The Age
Home eludes fearful refugees


Monday 10 April 2000

BANDIANA - Mr Driton Beka was the first yesterday to call for a hunger strike. The father of five, whose home in northern Kosovo was destroyed by Serb bombs, says he would rather be detained in Australia than free in his homeland.

"What home?" he asks, speaking through an interpreter. "It is not safe for my family."

Mr Beka is desperate. He says he'd rather die in Australia than be repatriated - and like his compatriots who chose to remain at Bandiana he is willing to accept the conseqences.

Soon after the bus bound for Sydney Airport departed with its tiny contingent, Mr Beka and his family made their way to a nearby oval with the large group who stayed behind.

The expression on these people's faces told their story better than their new English: there was distress but there was resolution too.
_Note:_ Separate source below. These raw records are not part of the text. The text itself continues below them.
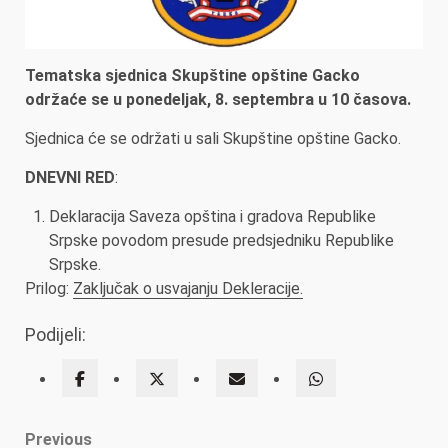
Tematska sjednica Skupštine opštine Gacko
održaće se u ponedeljak, 8. septembra u 10 časova.
Sjednica će se održati u sali Skupštine opštine Gacko.
DNEVNI RED
:
Deklaracija Saveza opština i gradova Republike
Srpske povodom presude predsjedniku Republike
Srpske.
Prilog:
Zaključak o usvajanju Dekleracije.
Podijeli:
Post
Previous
Mr Arbden Ahmeti, who remained behind with his heavily pregnant wife, Vahid, stated his case passionately. "It's better for my child to be even born in a detention centre."

Mrs Qefsere Berisha clutched a medical letter from the regional health service testifying that she and her husband, Samedin, who has been diagnosed with respiratory tuberculosis, were too sick to return. The couple are among about 60 at Bandiana awaiting a High Court appeal against repatriation.
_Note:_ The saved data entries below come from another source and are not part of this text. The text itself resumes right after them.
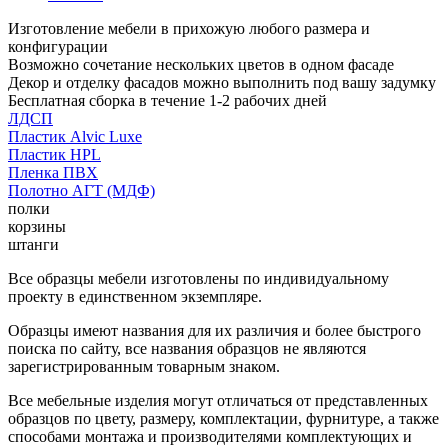
Изготовление мебели в прихожую любого размера и
конфигурации
Возможно сочетание нескольких цветов в одном фасаде
Декор и отделку фасадов можно выполнить под вашу задумку
Бесплатная сборка в течение 1-2 рабочих дней
ЛДСП
Пластик Alvic Luxe
Пластик HPL
Пленка ПВХ
Полотно АГТ (МДФ)
полки
корзины
штанги
Все образцы мебели изготовлены по индивидуальному
проекту в единственном экземпляре.
Образцы имеют названия для их различия и более быстрого
поиска по сайту, все названия образцов не являются
зарегистрированным товарным знаком.
Все мебельные изделия могут отличаться от представленных
образцов по цвету, размеру, комплектации, фурнитуре, а также
способами монтажа и производителями комплектующих и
Mr Naser Bega and his wife, Nerimane, have no legal recourse. Yesterday they received a pro-forma letter from the Minister for Immigration informing them their latest application to stay had been refused.

Mr Bega was stunned. "I didn't believe this would happen," he said, holding his letter. "I don't think I'm illegal ... they know we are here, how can we be illegal people? The Australian Government brought us here from Kosovo."